My feeling is no. I tried to define a course that everyone is capable of getting onto every green in one shot. I don't know anyone who can't hit a putt far enough to get to a hole so everyone should be capable of 2 putts also. I'm not saying it's easy, it isn't. Nevertheless anyone who wants to get good at this form of golf can do so. That's why I would say no.

Modern thinking appears to centre around the view that those who don't want to create the time to get good at golf should still have a chance to compete against those who do. How do you design a system that works for a no, or hardly any, practice approach to golf? What would be the maximum in the par 3 course for these people so they still have a chance?

WHS doesn't appear to consider the essence of the game, i.e. application, to be as important as it was. That's progress and modern apparently. It certainly makes sense financially but that's the height of it.
I think my starting point is the same, no h/c. Follow the scores, see if handicapping is needed to keep those not so good interested. 100yds is short enough for 0 h/c but we would have to see.

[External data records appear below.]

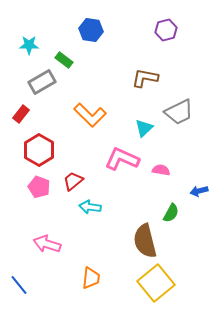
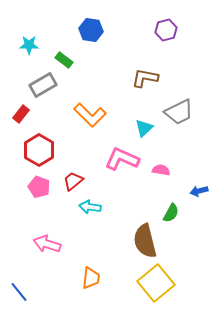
gray rectangle: moved 1 px right, 3 px down
blue line: moved 7 px down
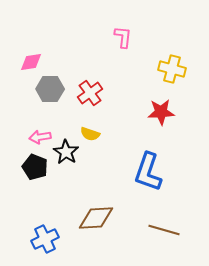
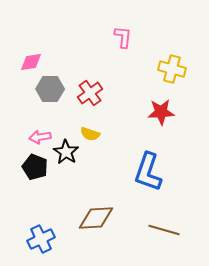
blue cross: moved 4 px left
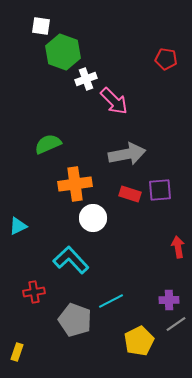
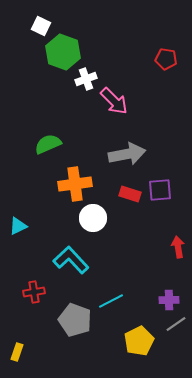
white square: rotated 18 degrees clockwise
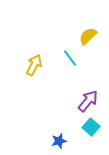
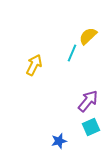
cyan line: moved 2 px right, 5 px up; rotated 60 degrees clockwise
cyan square: rotated 24 degrees clockwise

Extending the point, which is why the analogy is there I believe, the longer the holes, the longer the course, the more help people need. There reaches a point that people flatline, either due to talent (lack of) time and desire to practice etc. Not everyone can be good at a sport, nor do they have to be. Every comp could be a scratch comp but then I think the scratch players would look on in envy at the 100 odd people playing in a self organised stableford comp compared to the 10-15 playing in their scratch golf comp (obviously I am making these figures up but you get my point). Handicaps exist because clubs need them to. Coming round further, how to make them fair for as many as possible. Which is where this all started 😄 .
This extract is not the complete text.